**Work order**
Repeat the data exactly, leaving out any image.

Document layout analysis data
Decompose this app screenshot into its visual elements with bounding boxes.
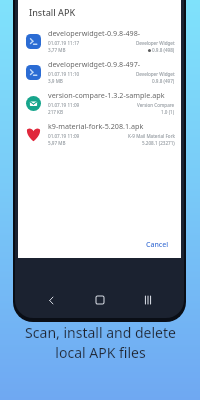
button[interactable]: k9-material-fork-5.208.1.apk xyxy=(18,118,181,149)
staticText: 5,97 MB xyxy=(48,140,66,146)
staticText: Scan, install and delete xyxy=(25,323,176,342)
button[interactable]: Home xyxy=(88,288,112,312)
staticText: 3,77 MB xyxy=(48,47,66,53)
button[interactable]: developerwidget-0.9.8-497-release.apk xyxy=(18,56,181,87)
staticText: Developer Widget xyxy=(136,71,175,77)
staticText: 1.0 (1) xyxy=(161,109,175,115)
button[interactable]: Back xyxy=(39,288,63,312)
button[interactable]: version-compare-1.3.2-sample.apk xyxy=(18,87,181,118)
button[interactable]: Cancel xyxy=(140,237,175,253)
staticText: Install APK xyxy=(29,6,76,18)
staticText: Developer Widget xyxy=(136,40,175,46)
staticText: k9-material-fork-5.208.1.apk xyxy=(48,121,144,131)
staticText: version-compare-1.3.2-sample.apk xyxy=(48,90,165,100)
staticText: 01.07.19 11:10 xyxy=(48,71,80,77)
staticText: developerwidget-0.9.8-498-debug.apk xyxy=(48,28,175,38)
staticText: 5.208.1 (23271) xyxy=(142,140,175,146)
staticText: 3,9 MB xyxy=(48,78,63,84)
staticText: Cancel xyxy=(146,240,169,250)
staticText: 0.9.8 (498) xyxy=(152,47,175,53)
staticText: Version Compare xyxy=(137,102,175,108)
button[interactable]: developerwidget-0.9.8-498-debug.apk xyxy=(18,25,181,56)
staticText: K-9 Mail Material Fork xyxy=(128,133,175,139)
staticText: developerwidget-0.9.8-497-release.apk xyxy=(48,59,175,69)
staticText: 217 KB xyxy=(48,109,63,115)
staticText: 01.07.19 11:09 xyxy=(48,133,80,139)
staticText: local APK files xyxy=(55,343,146,362)
staticText: 0.9.8 (497) xyxy=(152,78,175,84)
staticText: 01.07.19 11:17 xyxy=(48,40,80,46)
button[interactable]: Recents xyxy=(136,288,160,312)
staticText: 01.07.19 11:09 xyxy=(48,102,80,108)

**Exercise answer**
Decompose this app screenshot into its visual elements with bounding boxes.
button[interactable]: k9-material-fork-5.208.1.apk xyxy=(18,118,181,149)
staticText: 5,97 MB xyxy=(48,140,66,146)
staticText: Scan, install and delete xyxy=(25,323,176,342)
button[interactable]: Home xyxy=(88,288,112,312)
staticText: 3,77 MB xyxy=(48,47,66,53)
button[interactable]: developerwidget-0.9.8-497-release.apk xyxy=(18,56,181,87)
staticText: Developer Widget xyxy=(136,71,175,77)
staticText: 1.0 (1) xyxy=(161,109,175,115)
button[interactable]: Back xyxy=(39,288,63,312)
button[interactable]: version-compare-1.3.2-sample.apk xyxy=(18,87,181,118)
button[interactable]: Cancel xyxy=(140,237,175,253)
staticText: Install APK xyxy=(29,6,76,18)
staticText: Developer Widget xyxy=(136,40,175,46)
staticText: k9-material-fork-5.208.1.apk xyxy=(48,121,144,131)
staticText: version-compare-1.3.2-sample.apk xyxy=(48,90,165,100)
staticText: 01.07.19 11:10 xyxy=(48,71,80,77)
staticText: developerwidget-0.9.8-498-debug.apk xyxy=(48,28,175,38)
staticText: 5.208.1 (23271) xyxy=(142,140,175,146)
staticText: 3,9 MB xyxy=(48,78,63,84)
staticText: Cancel xyxy=(146,240,169,250)
staticText: 0.9.8 (498) xyxy=(152,47,175,53)
staticText: Version Compare xyxy=(137,102,175,108)
button[interactable]: developerwidget-0.9.8-498-debug.apk xyxy=(18,25,181,56)
staticText: K-9 Mail Material Fork xyxy=(128,133,175,139)
staticText: developerwidget-0.9.8-497-release.apk xyxy=(48,59,175,69)
staticText: 217 KB xyxy=(48,109,63,115)
staticText: 01.07.19 11:09 xyxy=(48,133,80,139)
staticText: local APK files xyxy=(55,343,146,362)
staticText: 0.9.8 (497) xyxy=(152,78,175,84)
staticText: 01.07.19 11:17 xyxy=(48,40,80,46)
button[interactable]: Recents xyxy=(136,288,160,312)
staticText: 01.07.19 11:09 xyxy=(48,102,80,108)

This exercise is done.